Delìa ci ha lasciati nel 2022 e nel 2024 il MIIT di Torino gli ha dedicato la mostra antologica “Fernando Delìa. Artistico guazzabuglio”, dove sono state esposte più di 50 delle sue opere.

La professione forense è stata per l’artista una ricca miniera d’ispirazione. Terrecotte come “Il collegio di difesa”, “Gli inquirenti”, “Ascoltando l’arringa della controparte”, “Consultando il codice” e bronzi come “Simbiosi mutualistica”, sono sberleffi arguti a un ambiente rigido e pomposo, che si dimentica di essere composto da uomini che devono giudicare altri uomini e si perde nei codici e nei formalisti.

Le sculture di Fernando Delìa sembrano sovente non rifinite, eppure la loro forza e il loro messaggio è concreto e senza ambiguità. Gli atteggiamenti dei personaggi, spesso pomposamente esagerati, la loro stanca e lenta saggezza, vera o presunta, il loro muto interagire, creano atmosfere di un realismo grottesco, ma che sempre realismo è.

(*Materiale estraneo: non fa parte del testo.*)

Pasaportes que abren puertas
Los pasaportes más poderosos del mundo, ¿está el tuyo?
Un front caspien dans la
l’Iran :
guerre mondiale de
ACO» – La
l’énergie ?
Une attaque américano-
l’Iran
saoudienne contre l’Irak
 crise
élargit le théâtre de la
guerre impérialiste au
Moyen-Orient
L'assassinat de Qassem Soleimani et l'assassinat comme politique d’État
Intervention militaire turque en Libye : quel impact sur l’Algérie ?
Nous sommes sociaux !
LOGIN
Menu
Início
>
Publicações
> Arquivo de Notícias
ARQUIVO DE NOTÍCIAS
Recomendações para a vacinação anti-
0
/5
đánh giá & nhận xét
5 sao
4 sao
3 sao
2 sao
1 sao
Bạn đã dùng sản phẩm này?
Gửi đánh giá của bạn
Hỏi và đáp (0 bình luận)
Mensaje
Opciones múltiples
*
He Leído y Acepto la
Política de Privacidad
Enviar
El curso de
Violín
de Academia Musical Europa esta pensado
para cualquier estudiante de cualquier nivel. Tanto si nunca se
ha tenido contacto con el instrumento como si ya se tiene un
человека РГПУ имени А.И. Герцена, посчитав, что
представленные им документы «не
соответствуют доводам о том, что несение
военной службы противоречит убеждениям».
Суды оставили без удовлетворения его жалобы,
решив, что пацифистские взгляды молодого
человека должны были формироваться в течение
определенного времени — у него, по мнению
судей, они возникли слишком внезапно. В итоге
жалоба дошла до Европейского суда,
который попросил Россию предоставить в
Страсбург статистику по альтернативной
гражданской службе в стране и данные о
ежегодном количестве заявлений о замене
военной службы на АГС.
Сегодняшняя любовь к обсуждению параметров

Ne “Il collegio di difesa” i due avvocati, entrambi con gli occhi chiusi, le labbra atteggiate in uno stanco e disgustato disprezzo, uno alto, magro, con il dorso della mano sulla fronte, l’altro quasi raggomitolato in se stesso, le dita che sostengono la mascella, sembrano un unico mostro bicefalo pigro e lento, solidamente piantato a difesa di un invisibile cliente.

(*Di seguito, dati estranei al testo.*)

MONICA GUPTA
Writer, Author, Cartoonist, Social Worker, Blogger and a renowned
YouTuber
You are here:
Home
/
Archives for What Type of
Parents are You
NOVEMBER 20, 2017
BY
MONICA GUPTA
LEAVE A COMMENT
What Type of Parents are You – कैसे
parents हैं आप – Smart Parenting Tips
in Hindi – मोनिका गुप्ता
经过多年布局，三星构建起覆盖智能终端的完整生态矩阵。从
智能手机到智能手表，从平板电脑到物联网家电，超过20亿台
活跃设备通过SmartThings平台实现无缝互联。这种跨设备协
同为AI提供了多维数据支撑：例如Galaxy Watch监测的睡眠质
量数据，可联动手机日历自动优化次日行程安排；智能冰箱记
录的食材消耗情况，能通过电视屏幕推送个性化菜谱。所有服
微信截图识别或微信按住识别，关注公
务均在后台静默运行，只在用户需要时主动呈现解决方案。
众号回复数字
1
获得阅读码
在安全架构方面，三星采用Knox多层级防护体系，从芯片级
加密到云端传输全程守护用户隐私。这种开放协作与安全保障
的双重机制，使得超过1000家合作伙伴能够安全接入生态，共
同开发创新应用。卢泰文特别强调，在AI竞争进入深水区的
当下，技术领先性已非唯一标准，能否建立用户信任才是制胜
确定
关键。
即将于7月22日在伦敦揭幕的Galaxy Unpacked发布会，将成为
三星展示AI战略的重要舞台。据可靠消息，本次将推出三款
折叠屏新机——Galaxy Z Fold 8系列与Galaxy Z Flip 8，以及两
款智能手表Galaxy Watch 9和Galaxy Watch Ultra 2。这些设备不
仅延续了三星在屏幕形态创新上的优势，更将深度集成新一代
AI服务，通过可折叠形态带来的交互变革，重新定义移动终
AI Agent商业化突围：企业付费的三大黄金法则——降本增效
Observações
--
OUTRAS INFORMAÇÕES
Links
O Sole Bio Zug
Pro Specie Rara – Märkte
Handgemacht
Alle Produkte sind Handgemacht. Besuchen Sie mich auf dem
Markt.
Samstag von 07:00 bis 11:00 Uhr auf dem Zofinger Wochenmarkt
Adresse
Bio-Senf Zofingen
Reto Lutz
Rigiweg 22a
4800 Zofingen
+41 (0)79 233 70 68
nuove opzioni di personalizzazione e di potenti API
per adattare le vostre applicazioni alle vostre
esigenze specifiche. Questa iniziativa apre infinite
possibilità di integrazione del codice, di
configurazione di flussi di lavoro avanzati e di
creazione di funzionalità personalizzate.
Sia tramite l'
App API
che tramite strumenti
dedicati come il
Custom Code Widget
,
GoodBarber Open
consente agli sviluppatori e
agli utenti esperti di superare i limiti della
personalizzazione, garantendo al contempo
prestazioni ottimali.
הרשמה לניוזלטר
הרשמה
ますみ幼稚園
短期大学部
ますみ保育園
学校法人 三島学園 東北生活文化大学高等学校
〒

Diverse opere sono dedicate ai ritratti di famiglia. In esse si sentono attenzioni e affetti veri, caldi, una tenerezza quasi commossa: le dita dello scultore hanno lavorato con cura, hanno rifiutato ogni ironia per rendere fedelmente gli sguardi, i sorrisi, e cercare di catturarne la complicità. Storie private di cui si diventa immediatamente partecipi, come per “Quando ancora sorridi alla vita”, “7 anni, l’età (ahimè) della ragione”, “Cecio”, “E scoprirsi improvvisamente donna”. I titoli sono sempre molto eloquenti.

“La sciarpa del nonno” è una splendida terracotta, preparata dall’artista avendo come modello due fotografie, che ci mostra un bambino sorridente, il berretto di lana con due simpatiche orecchiette, un cappottino, le mani in tasca e, appunto, la lunga e calda sciarpa del nonno, annodata intorno al collo.

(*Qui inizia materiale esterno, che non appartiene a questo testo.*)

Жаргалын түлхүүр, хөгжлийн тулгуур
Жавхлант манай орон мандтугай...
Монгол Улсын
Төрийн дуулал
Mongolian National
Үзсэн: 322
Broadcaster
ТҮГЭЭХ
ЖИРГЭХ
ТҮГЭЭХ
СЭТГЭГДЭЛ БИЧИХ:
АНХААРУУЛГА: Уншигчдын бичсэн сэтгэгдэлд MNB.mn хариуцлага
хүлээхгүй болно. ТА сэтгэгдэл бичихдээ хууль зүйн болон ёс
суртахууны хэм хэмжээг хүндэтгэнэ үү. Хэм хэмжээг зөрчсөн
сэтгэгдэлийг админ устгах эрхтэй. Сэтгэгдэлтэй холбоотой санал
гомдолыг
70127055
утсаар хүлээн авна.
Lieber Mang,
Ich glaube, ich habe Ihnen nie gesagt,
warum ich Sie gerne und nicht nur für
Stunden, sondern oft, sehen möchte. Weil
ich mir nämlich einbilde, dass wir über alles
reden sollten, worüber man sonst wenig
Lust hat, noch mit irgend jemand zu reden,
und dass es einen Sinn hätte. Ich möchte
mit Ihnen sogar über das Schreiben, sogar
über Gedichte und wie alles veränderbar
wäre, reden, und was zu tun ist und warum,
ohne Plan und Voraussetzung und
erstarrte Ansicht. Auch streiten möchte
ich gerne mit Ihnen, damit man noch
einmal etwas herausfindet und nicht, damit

I critici d’arte ricevono un probabilmente meritato dileggio nella terracotta “Il critico”. L’uomo è mostrato senza capelli, seduto in punta di uno sgabello, i gomiti sulle ginocchia, le dita delle mani che si toccano; il corpo è tutto proteso verso l’opera d’arte: un cubo con sopra un cilindro cavo e una sfera. Il critico è concentrato.

Pensa, riflette, probabilmente sta per emettere il suo inappellabile giudizio mentre, chissà, mi fa piacere pensare che, nascosto da qualche parte, l’artista lo osservi incerto, tra paura e speranza.

Molto più feroce e graffiante è la satira in “L’onorificenza (un’ora prima della cerimonia)”. Il premiato si sta vestendo con eleganza, curvo all’indietro per l’orgoglio mentre le mani si affannano attente sul nodo della cravatta. Alla superbia della posa, fa da contraltare il corpo nudo dall’ombelico in giù, con le gambe corte e tozze, e la virilità piccola e spenta.

Fernando Delìa opere
Fernando Delìa opere

Un filone dove il sorriso scompare è quello della serie “I miei incubi”. “Un rimorso”, “Verso il baratro”, “Il calunniatore”, “È l’ora”, “L’ineluttabile compagnia” per citarne alcune delle sculture, richiamano paure che ognuno di noi ha nascoste dentro la propria anima e a cui in certi momenti non si riesce a impedire di riemergere.

L’abilità dell’artista, e dispiace che non abbia portato oltre i propri lavori in tale ambito, è inoltre particolarmente interessante in opere classiche come “Pigmalione e Galatea”, “La cicuta o la morte di Socrate” e in un promettentissimo “Bozzetto per un compianto sul Cristo morto”.

Finisco segnalando un bassorilievo in gesso di Fernando Delìa: “Pulcinella. Fate la pace.” Due piccoli Pulcinella hanno litigato e ora sono seduti a terra sotto un’arcata, guardando in basso. Due Pulcinella più grandi sono chini su di loro: non possiamo sentire le parole, ma vediamo i loro gesti, le mani che si posano sulle loro spalle. Fate la pace. Fate la pace.